Equivalence testing for identity authentication using pulse waves from photoplethysmograph

Abstract

Photoplethysmograph sensors use a light-based technology to sense the rate of blood flow as controlled by the heart’s pumping action. This allows for a graphical display of a patient’s pulse wave form and the description of its key features. A person’s pulse wave has been proposed as a tool in a wide variety of applications. For example, it could be used to diagnose the cause of coldness felt in the extremities or to measure stress levels while performing certain tasks. It could also be applied to quantify the risk of heart disease in the general population. In the present work, we explore its use for identity authentication.

First, we visualize the pulse waves from individual patients using functional boxplots which assess the overall behavior and identify unusual observations. Functional boxplots are also shown to be helpful in preprocessing the data by shifting individual pulse waves to a proper starting point. We then employ functional analysis of variance (FANOVA) and permutation tests to demonstrate that the identities of a group of subjects could be differentiated and compared by their pulse wave forms. One of the primary tasks of the project is to confirm the identity of a person, i.e., we must decide if a given person is whom they claim to be.

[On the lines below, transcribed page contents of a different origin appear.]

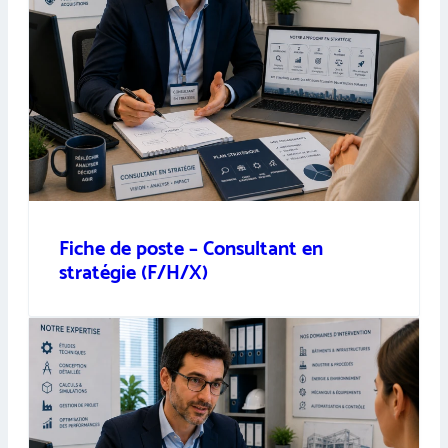
Fiche de poste – Consultant en
stratégie (F/H/X)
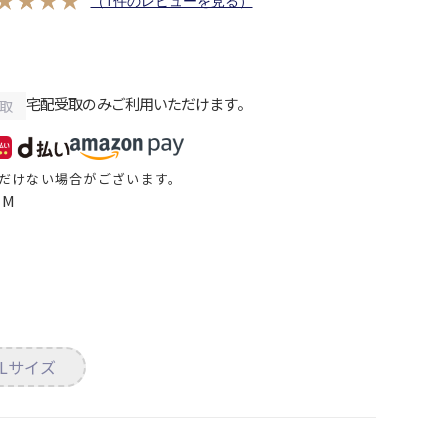
（1件のレビューを見る）
宅配受取のみご利用いただけます。
取
だけない場合がございます。
IM
Lサイズ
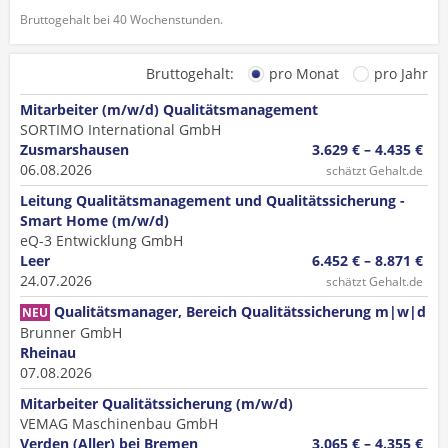
Bruttogehalt bei 40 Wochenstunden.
Bruttogehalt:
pro Monat
pro Jahr
Mitarbeiter (m/w/d) Qualitätsmanagement
SORTIMO International GmbH
Zusmarshausen
3.629 € – 4.435 €
06.08.2026
schätzt Gehalt.de
Leitung Qualitätsmanagement und Qualitätssicherung -
Smart Home (m/w/d)
eQ-3 Entwicklung GmbH
Leer
6.452 € – 8.871 €
24.07.2026
schätzt Gehalt.de
Qualitätsmanager, Bereich Qualitätssicherung m|w|d
NEU
Brunner GmbH
Rheinau
07.08.2026
Mitarbeiter Qualitätssicherung (m/w/d)
VEMAG Maschinenbau GmbH
Verden (Aller) bei Bremen
3.065 € – 4.355 €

We used an equivalence test to determine whether the pulse wave of the person under verification and the actual person were close enough to be considered equivalent. A nonparametric bootstrap functional equivalence test was applied to evaluate equivalence by constructing point-wise confidence intervals for the metric of identity assurance. We also proposed new testing procedures, including the way of building the equivalence hypothesis and test statistics, determination of evaluation range and equivalence bands, to authenticate the identity.